Pehr Kalm porte un vif intérêt à la minéralogie et à la géologie. Il fournit d’ailleurs maints renseignements au minéralogiste français Jean-Étienne Guettard (1715-1786), lequel fera dresser une superbe carte minéralogique du Canada en 1752.

Tout ce qui concerne l’agriculture passionne le naturaliste. Son journal comprend une kyrielle de notes sur les fermes, les animaux domestiques, la répartition des terres, les techniques agricoles et les plantes cultivées. Kalm prête la plus grande attention à la géographie et à la topographie des lieux qu’il visite.

Jacques Rousseau n’hésite pas à affirmer que le naturaliste finlandais «participe à la création de la géographie humaine». Kalm apporte une contribution à la connaissance de la météorologie et de la climatologie. Il enregistre quotidiennement la température, les quantités de précipitations et la vitesse et la direction des vents. Les marées et l’influence de la pleine lune et des vents sur leur amplitude suscitent sa curiosité. Des habitants l’informent de la présence de ponts de glace devant Québec et Montréal, un phénomène qu’il prend soin de noter.
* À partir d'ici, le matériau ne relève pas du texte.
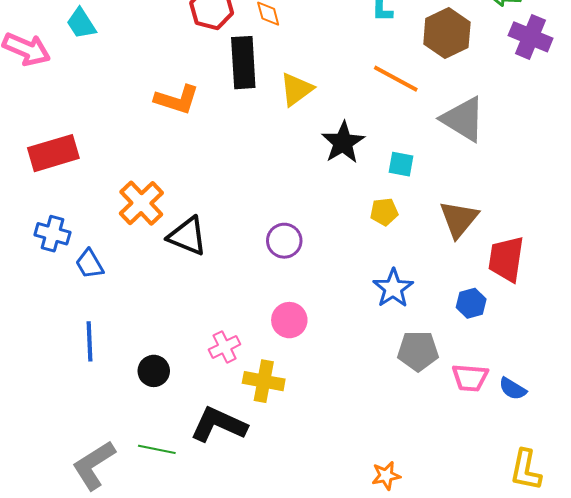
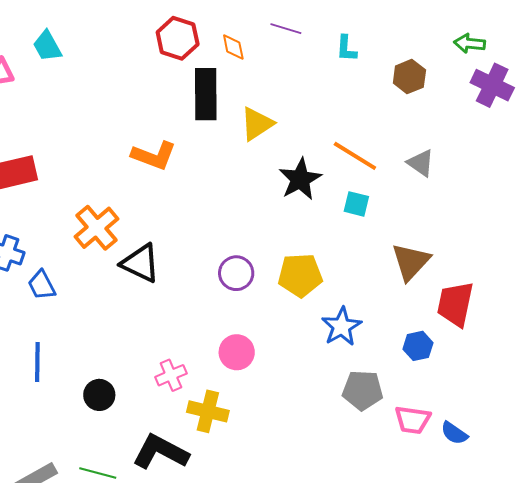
brown hexagon: (447, 33) -> (409, 77), size x0.7
orange line: (396, 79) -> (355, 156), moved
orange L-shape: (177, 100) -> (154, 156), moved
gray triangle: (463, 119) -> (421, 163), size x0.6
yellow pentagon: (384, 212) -> (300, 275), moved, size x1.6

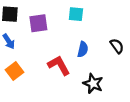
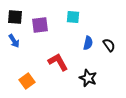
blue semicircle: (83, 49) -> (88, 43), moved
orange square: (14, 71) -> (27, 81), moved

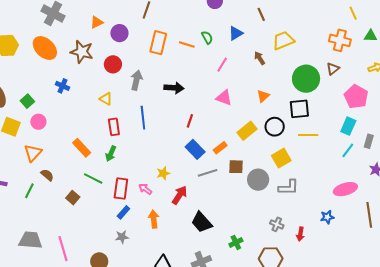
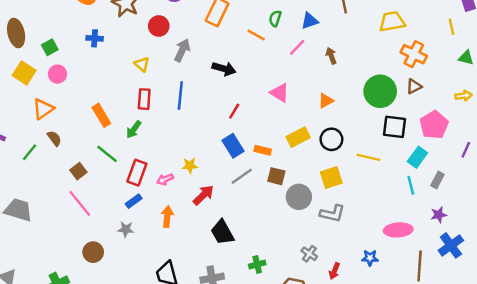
green semicircle: (207, 38) -> (275, 18), turned -144
orange cross: (340, 40) -> (414, 54), moved
yellow trapezoid: (283, 41) -> (392, 22), moved
orange line: (187, 44) -> (256, 35), moved
pink line: (222, 65) -> (297, 47), moved
blue cross: (63, 86) -> (95, 38), turned -32
black square: (299, 109) -> (394, 127), moved
orange rectangle: (220, 148) -> (263, 150), turned 40
cyan line: (348, 150) -> (411, 185), turned -63
gray line: (208, 173) -> (242, 176), turned -30
pink arrow: (145, 189) -> (165, 179), turned -72
pink line: (63, 249) -> (80, 203), moved, turned -35

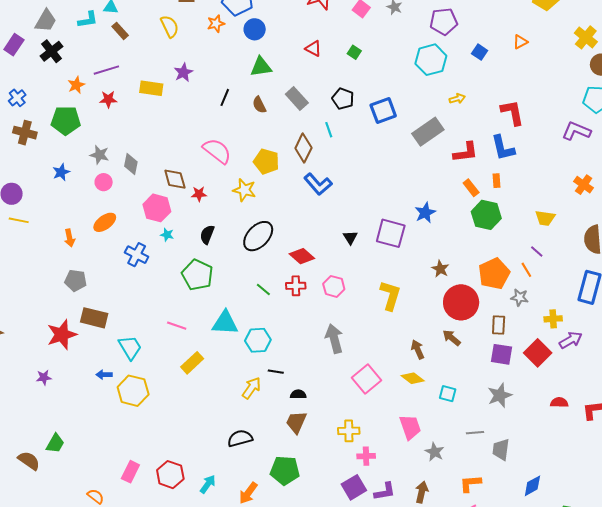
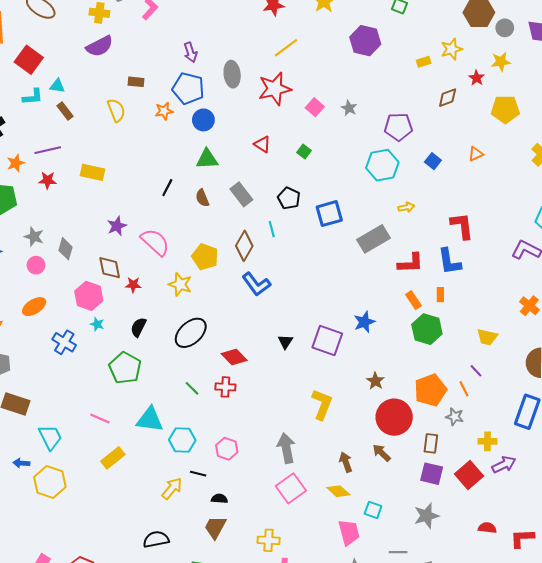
purple star: (183, 72) -> (117, 226), moved
pink hexagon: (334, 286) -> (227, 449), moved
gray arrow: (334, 339) -> (286, 448), moved
pink trapezoid: (410, 427) -> (349, 532), moved

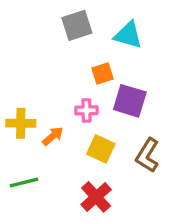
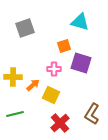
gray square: (77, 25) -> (25, 28), moved
yellow square: (101, 149) -> (51, 95), moved
brown L-shape: (147, 155) -> (92, 114), moved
Selon l’ethnobotaniste Jacques Rousseau, Pehr Kalm serait le créateur de l’ethnographie canadienne-française. Son œuvre est parsemée de données sur les us et coutumes des populations canadienne et amérindienne. Il s’intéresse entre autres à l’image des femmes, à leurs vêtements et à leur coiffure. Bref, le journal de voyage au Canada de Pehr Kalm représente une vaste somme de connaissances sur l’histoire naturelle et l’occupation humaine dans la vallée du Saint-Laurent pendant les années 1740.

Pehr Kalm n’a pas visité les paroisses de la rive sud du fleuve Saint-Laurent. Y aurait-il fait de nouvelles découvertes? Il est certain toutefois que ce naturaliste a constitué un terreau favorable aux recherches en histoire des sciences naturelles au Québec. Aujourd’hui, plusieurs tomes de l’œuvre de Pehr Kalm au Canada font partie du Répertoire du patrimoine culturel du Québec.

Texte paru dans la revue Nature Sauvage, (automne 2016). Légèrement augmentée.